**What is required:** Print the entries below word for word; the pictures stay out of your copy.

══ Given records ══

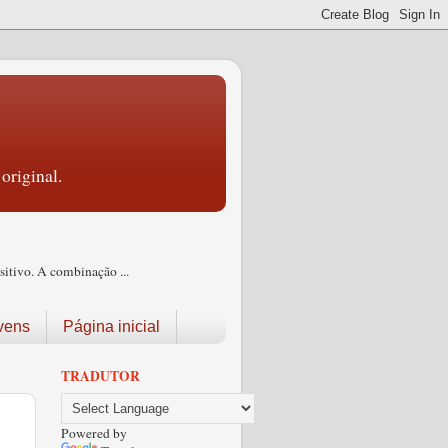
original.
itivo. A combinação ...
vens
Página inicial
TRADUTOR
Powered by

═══

**Response to this exercise:**
original.
itivo. A combinação ...
vens
Página inicial
TRADUTOR
Powered by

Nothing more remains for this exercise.